José Carlos Alexandrino assume como certa a conclusão do IC6 no próximo mandato

O presidente da Câmara Municipal de Oliveira do Hospital dá como certa a conclusão do IC6 durante o próximo mandato e garantiu que nos próximos dias terá início a requalificação da EN17 no percurso dentro do concelho. José Carlos Alexandrino, que respondia às dúvidas dos eleitos do PSD e do elemento do CDS sobre a requalificação do EN17 e da conclusão daquele Itinerário Principal, assegura que o financiamento estará agora praticamente garantido com a emenda técnica ao plano Juncker por proposta de dois eurodeputados, o português José Manuel Fernandes (Partido Popular Europeu/PSD) e o alemão Udo Bullmann (Socialistas Europeus/SPD) que poderá permitir o financiamento de rodovias que não estavam previstas no programa inicial. Estes pareceres deverão ser debatidos e aprovados pelo Parlamento Europeu até ao Verão.

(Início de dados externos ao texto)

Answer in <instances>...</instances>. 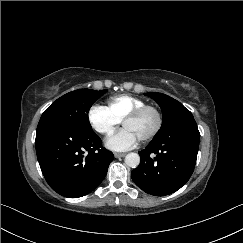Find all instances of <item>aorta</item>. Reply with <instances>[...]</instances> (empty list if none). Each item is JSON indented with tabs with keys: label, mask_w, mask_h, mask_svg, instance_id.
<instances>
[{
	"label": "aorta",
	"mask_w": 243,
	"mask_h": 243,
	"mask_svg": "<svg viewBox=\"0 0 243 243\" xmlns=\"http://www.w3.org/2000/svg\"><path fill=\"white\" fill-rule=\"evenodd\" d=\"M125 164L131 168L138 167L140 164V156L134 152L128 153L125 156Z\"/></svg>",
	"instance_id": "762f6f07"
}]
</instances>
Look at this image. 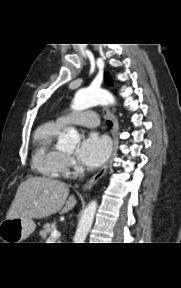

“Isto abriu algumas portas e deixa muita gente incomodada. O IC6 vai ser uma realidade. Não acredito é que se faça de um dia para o outro. Mas estará feito no próximo mandato, independentemente do Governo que esteja a nível central”, respondeu José Carlos Alexandrino ao ser confrontado com o facto das obras de requalificação da EN 17 continuarem paradas, apesar do autarca ter anunciado durante a Festa do Queijo, a 12 de Março, que as obras arrancariam no dia seguinte, bem como o facto de continuarem a não existir novidades sobre o IC6, em particular a anunciada visita de António Costa a Oliveira do Hospital para assumir o compromisso da construção da obra. “Que o primeiro-ministro se desloca a Oliveira do Hospital também é uma realidade, mas não estou para apontar datas. Não tenho dúvidas que virá”, assumiu o autarca.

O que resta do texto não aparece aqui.